3. Aα-Chain Amyloidosis in Asia

Aα-chain amyloidosis is the leading cause of hereditary non-neuropathic systemic amyloidosis in Western countries [17]. However, only a few cases of Aα-chain amyloidosis have been reported in Asia [12,13,14,23]. In 2005, Kang et al. [12] reported a sporadic case of a patient with Aα-chain amyloidosis in Korea who showed very early onset of the disease (at the age of 7 years) and rapid deterioration of renal function. The patient developed ESRD within 2 years after the disease onset. Renal biopsy showed severe glomerular enlargement with excessive amyloid deposits. Moreover, this patient had a unique frameshift mutation (c.1606_1620del,1619_1620insCA) in FGA, which was the first insertion-deletion mutation to be reported in patients with Aα-chain amyloidosis.
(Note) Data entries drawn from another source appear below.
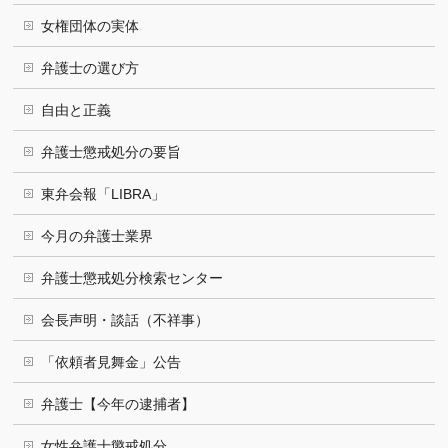
女権団体の実体
弁護士の選び方
自由と正義
弁護士懲戒処分の要旨
東弁会報「LIBRA」
今月の弁護士業界
弁護士懲戒処分検索センター
会長声明・談話（不祥事）
「依頼者見舞金」公告
弁護士【今年の逮捕者】
女性弁護士懲戒処分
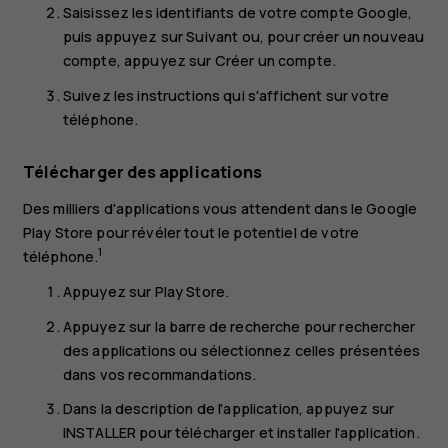
Saisissez les identifiants de votre compte Google,
puis appuyez sur
Suivant
ou, pour créer un nouveau
compte, appuyez sur
Créer un compte
.
Suivez les instructions qui s'affichent sur votre
téléphone.
Télécharger des applications
Des milliers d'applications vous attendent dans le Google
Play Store pour révéler tout le potentiel de votre
1
téléphone.
Appuyez sur
Play Store
.
Appuyez sur la barre de recherche pour rechercher
des applications ou sélectionnez celles présentées
dans vos recommandations.
Dans la description de l'application, appuyez sur
INSTALLER
pour télécharger et installer l'application.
Later, Gillmore et al. [13] detected two novel variants, T538K and c.1632delT (a frameshift variant), in Chinese patients with Aα-chain amyloidosis. In contrast, Yao et al. [23] reported the case of a Chinese patient with Aα-chain amyloidosis who had the most common mutation, i.e., E526V, and who presented with proteinuria, hypertension, and renal failure.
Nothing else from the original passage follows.